You don’t need to be addicted to watching America’s Next Top Model to know what a model looks like: thin and beautiful. You also probably don’t need to be told that a model’s diet mostly consists of celery and carrots. No model would be caught dead with ice cream dripping off her chin, or would she? Ironically enough, models seem to be doing just that when it comes to TV commercials – eating ice cream and all sorts of unhealthy foods. Certainly, they do it with more style and manners, even managing to not smear their lipstick while chowing down a greasy slice of pizza. Most of us don’t even think about this obvious inconsistency between the foods promoted and the thin models endorsing them and the advertising industry makes billions because we continuously go along with the messages presented. But what’s even more surprising, is that when it comes to teenagers – a population most vulnerable to the tricks of advertising – they are aware of the inconsistency but have internalized it so much that it is accepted as normal. For them this is not an inconsistency. Teens expect ad models to be thin and attractive and are not surprised by their juxtapositioning with fattening food products.

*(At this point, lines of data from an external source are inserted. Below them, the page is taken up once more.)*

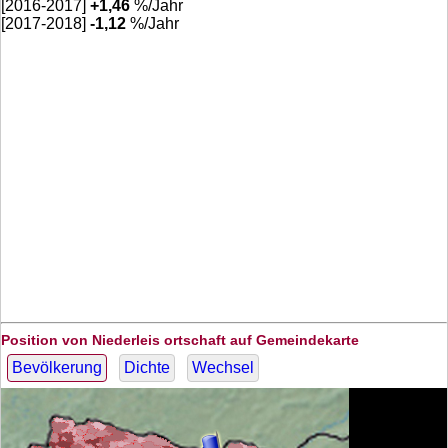
[2016-2017]
+
1,46
%/Jahr
[2017-2018]
-1,12
%/Jahr
Position von Niederleis ortschaft auf Gemeindekarte
Bevölkerung
Dichte
Wechsel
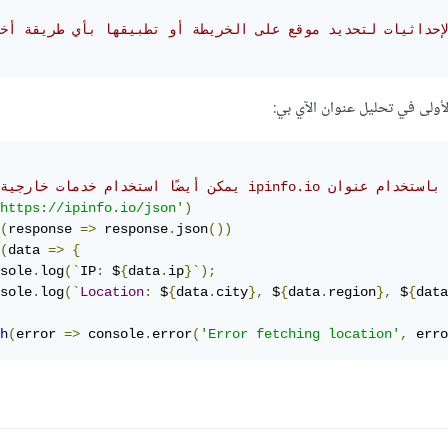
الأولى في تحليل عنوان الآي بي:
https://ipinfo.io/json'
)
(
response 
=>
 response
.
json
())
(
data 
=>
{
sole
.
log
(`
IP
:
 $
{
data
.
ip
}`);
sole
.
log
(`
Location
:
 $
{
data
.
city
},
 $
{
data
.
region
},
 $
{
data
h
(
error 
=>
 console
.
error
(
'Error fetching location'
,
 erro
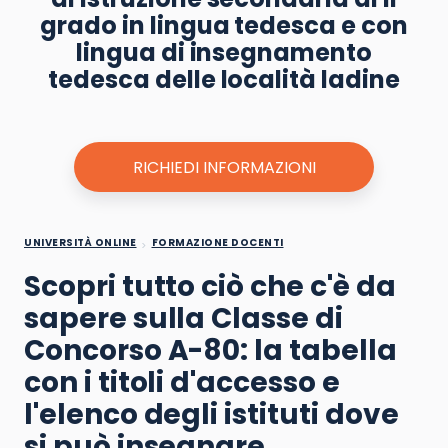
grado in lingua tedesca e con
lingua di insegnamento
tedesca delle località ladine
RICHIEDI INFORMAZIONI
UNIVERSITÀ ONLINE
FORMAZIONE DOCENTI
Scopri tutto ciò che c'è da
sapere sulla Classe di
Concorso A-80: la tabella
con i titoli d'accesso e
l'elenco degli istituti dove
si può insegnare.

Past research has addressed the issue of food and body messages in advertising separately, focusing on the nutritional value of junk food which permeates advertising and its influence on consumer choices, and the ideal thin body-type that governs popular culture. What Keren Eyal from the IDC Sammy Ofer School of Communication and her collaborator, Dr. Tali Te’eni-Harari from Peres Academic Center have done in their ISF supported study, is combine the two issues into one research question:
How do adolescents perceive food advertisements – specifically, the food products they promote and the body shapes of the models promoting them – to which they are exposed in everyday life? Their work is grounded in the media practice model (MPM) which is a framework for understanding how adolescents engage with content while their identity is in a critical stage of development.

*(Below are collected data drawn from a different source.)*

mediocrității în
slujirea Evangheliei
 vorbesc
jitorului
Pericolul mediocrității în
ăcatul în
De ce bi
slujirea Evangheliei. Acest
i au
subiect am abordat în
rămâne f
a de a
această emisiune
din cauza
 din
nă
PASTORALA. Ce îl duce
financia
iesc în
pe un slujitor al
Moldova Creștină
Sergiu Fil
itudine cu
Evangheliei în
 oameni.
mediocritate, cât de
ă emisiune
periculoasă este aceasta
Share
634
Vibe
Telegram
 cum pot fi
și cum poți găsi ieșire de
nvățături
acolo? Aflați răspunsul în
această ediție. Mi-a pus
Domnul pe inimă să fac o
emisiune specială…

As part of a larger study which experimentally exposed students to various food ads (promoting diet versus fattening foods) with varying model body shapes (thin models, average-weight models, and no models), the current study done by Eyal and Te’eni-Harari, is a series of 82 in-depth interviews with middle and high school students from different regions in Israel. Their aim was to deepen the understanding of the cognitive and emotional responses adolescents have to food advertisements and the models that endorse them. This interview method allowed the students to express their perspective in their own language typical of their peers.

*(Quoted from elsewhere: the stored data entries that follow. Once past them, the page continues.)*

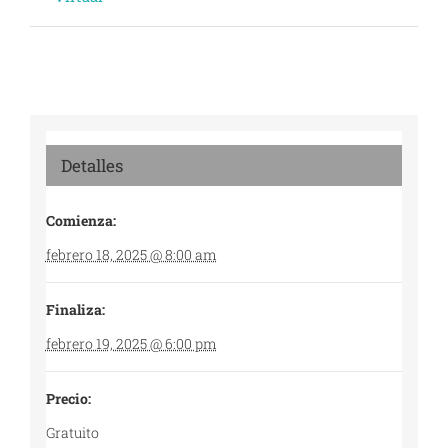
Detalles
Comienza:
febrero 18, 2025 @ 8:00 am
Finaliza:
febrero 19, 2025 @ 6:00 pm
Precio:
Gratuito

Interviews followed a semi-structured protocol. Questions addressed media use, attitudes toward food advertisements and physical exercising habits, and body perceptions. Then, students were shown four printed colored advertisements from the experimental stimuli. Specifically, students were shown ice cream ads: two without models (one for a diet product and one for a fattening product) and two fattening ice cream ads with models (one with thin models and one with average-weight models – that is, representing low- and high-fit messages). Following exposure to the ads, the students were asked about their perceptions of the food product and the models as well as their own body perceptions, social comparison with the models, and perceived self-efficacy to achieve the same body size.
The findings confirm that adolescents generally consider it appropriate for thin models to promote diet foods and average-weight models to promote fatty foods. When asked if they would eat the diet food themselves, most answered, “no” and that they would instead invest more in exercise and eating healthy – meaning, that most adolescents don’t see themselves as being very influenced by advertising, but they think that “other” peers are more influenced than they are – which is in alignment with the feeling of invincibility prevalent in this age group. Contrary to common belief, very few gender differences were found in respect to teens’ perceptions of food ads and the body shapes of the models. However, the study did find that these messages actually do affect teens’ cognition, emotions, and body image, especially among female adolescents. Teens’ skepticism toward advertising can further explain their acceptance of, and even expectation for the incongruent juxtapositioning of models and the foods they advertise.
An article about the study’s findings will be presented at the Annual Conference of the International Communication Association in San Diego in May 2017. The project was supported by a grant from the Israel Science Foundation (ISF).